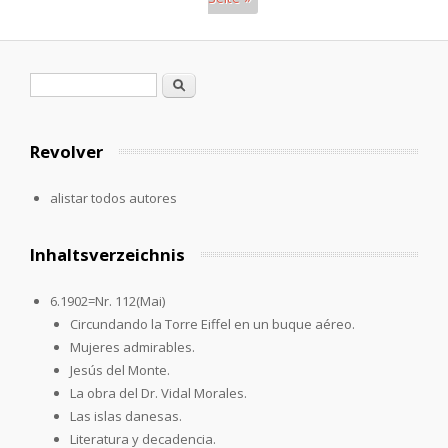
Páginas
Formulario de búsqueda
Buscar
Revolver
alistar todos autores
Inhaltsverzeichnis
6.1902=Nr. 112(Mai)
Circundando la Torre Eiffel en un buque aéreo.
Mujeres admirables.
Jesús del Monte.
La obra del Dr. Vidal Morales.
Las islas danesas.
Literatura y decadencia.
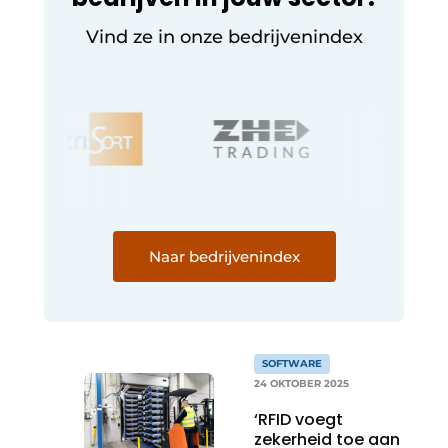
Vind ze in onze bedrijvenindex
Naar bedrijvenindex
SOFTWARE
24 OKTOBER 2025
‘RFID voegt
zekerheid toe aan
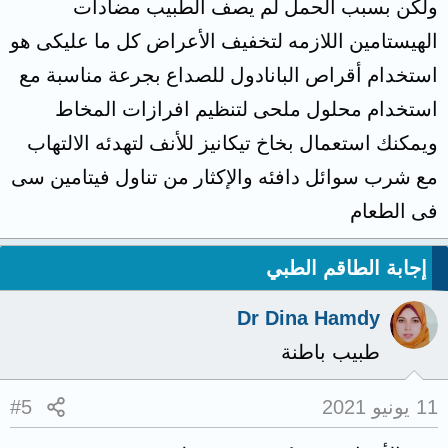
ولكن بسبب الحمل لم يصف الطبيب مضادات
الهيستامين اللازمه لتخفيف الأعراض كل ما عليكى هو
استخدام أقراص البانادول للصداع بجرعة مناسبة مع
استخدام محلول ملحى لتنظيم افرازات المخاط
ويمكنك استعمال بخاخ تيكانيز للأنف لتهدئه الالتهاب
مع شرب سوائل دافئه والإكثار من تناول فيتامين سى
فى الطعام
إجابة الطاقم الطبي
Dr Dina Hamdy
طبيب باطنة
11 يونيو 2021
#5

**To do**
Word for word, reproduce all of the data, but keep out the pictures.

**Output below**
Páginas
Formulario de búsqueda
Buscar
Revolver
alistar todos autores
Inhaltsverzeichnis
6.1902=Nr. 112(Mai)
Circundando la Torre Eiffel en un buque aéreo.
Mujeres admirables.
Jesús del Monte.
La obra del Dr. Vidal Morales.
Las islas danesas.
Literatura y decadencia.
Vind ze in onze bedrijvenindex
Naar bedrijvenindex
SOFTWARE
24 OKTOBER 2025
‘RFID voegt
zekerheid toe aan
ولكن بسبب الحمل لم يصف الطبيب مضادات
الهيستامين اللازمه لتخفيف الأعراض كل ما عليكى هو
استخدام أقراص البانادول للصداع بجرعة مناسبة مع
استخدام محلول ملحى لتنظيم افرازات المخاط
ويمكنك استعمال بخاخ تيكانيز للأنف لتهدئه الالتهاب
مع شرب سوائل دافئه والإكثار من تناول فيتامين سى
فى الطعام
إجابة الطاقم الطبي
Dr Dina Hamdy
طبيب باطنة
11 يونيو 2021
#5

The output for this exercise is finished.